You may recall that in anticipation of the Extraordinary Synod on the Family and Evangelization, the Vatican released a preparatory document, including a questionnaire, so that bishops from around the world could report on the state of the faith of their flocks on key issues related to marriage and the family. We blogged about it here.
The Canadian Conference of Catholic Bishops issued a press release today indicating that they had already sent their responses to the questionnaire to the Vatican. Why the rush? It’s not the CCCB’s fault. The Vatican asked for responses by the end of January. Yup, the questionnaire was made public in early November 2013 and responses were to be sent to the Vatican by the end of January 2014. Once you factor in the Christmas holidays, there remained essentially 6 weeks for the bishops from around the world to seek input from parishes, condense the responses into reports for each diocese, then have the national episcopal conference gather and synthesize all the diocesan reports into a national report to be approved by the Executive Committee.
That means it’s too late for you and me to provide any input. We missed the bus.
A few key quotes from the CCCB press release:
At the same time, the process has shown many Catholics are not deeply aware of the Church’s rich and positive teaching on marriage and family. This can result in a troubling gap between the Church’s doctrine and the thinking of a number of Catholics.
No kidding. Some bishops don’t accept the teachings. Some priests don’t accept the teachings. More importantly, nobody is teaching the teachings. Why are we surprised that the laity aren’t assenting to teachings that are kept “a secret”, so to speak?
There are also hopes the Church could be more effective in presenting its teaching, and might also review aspects of its discipline in certain areas.
Yes, but we have to be careful about what’s implied here. If they’re hinting at the German approach of wanting to minimize divorce, then we have a problem, Houston.
In accordance with the preparations and practice for every meeting of the Synod of Bishops, the results of the CCCB synthesis of diocesan responses are sent directly to the Holy See and not made public.

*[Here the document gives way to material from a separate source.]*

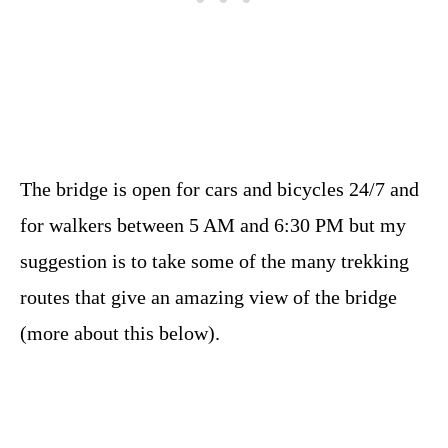
The bridge is open for cars and bicycles 24/7 and
for walkers between 5 AM and 6:30 PM but my
suggestion is to take some of the many trekking
routes that give an amazing view of the bridge
(more about this below).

This “consultation” process is too weird. Not only were we not consulted, but we’ll never know what we allegedly said and what is being reported of us to the Vatican.
I don’t know why this was rushed. The preparatory document said that the questionnaire was supposed to allow “the particular Churches to participate actively in the preparation of the Extraordinary Synod.” How can active participation take place under such a timelines? The Vatican knew it, too. In his letter to the bishops, the General Secretary of the Synod, Archbishop Lorenzo Baldisseri, asked that the consultations be conducted under “the most brief and practical institutional process.”
The consultation process was critical, not because I have any spectacular insights to share, but because it would constitute a very concrete step towards opening the communication lines between the clergy and laity on the need for more teaching and leadership on life and family issues. Imagine: we could have had open discussions in our parish basements about issues such as divorce, contraception and same-sex unions. There would have obviously been disagreements. This would have required an explanation of the teaching, i.e. evangelization. It would have been revolutionary! As it stands, without consultations, I fear that the results of the Synod will be very similar to any other Vatican document on morals, i.e. it likely won’t have much reach or repercussions at the parish level.
You know, I’ve been reading Pope Francis’ apostolic exhortation and I must admit that he’s really challenging us to be more charitable and Christ-like in many ways. However, rushing the consultation is not Christ-like. To claim that the faithful will be consulted but then not consult them is very uncharitable and un-Christian. It makes me feel unimportant, which doesn’t help to further the new evangelization at all.
I’m feeling very frustrated by the gap between the apostolic exhortation and the process of the Synod. It hurts.
I’d like to ask our readers: were you informed that any consultation was being held in your diocese? I was personally expecting to hear some announcement in my parish about an opportunity for providing input. Never happened. What about in your parish/diocese? I’d like to get your perspectives, regardless of what country you live in. Please take a moment to write a few words in the comment box below. Please specify your diocese.
I’m not trying to start a mutiny here, I just want to know if other places outside Ottawa were consulted.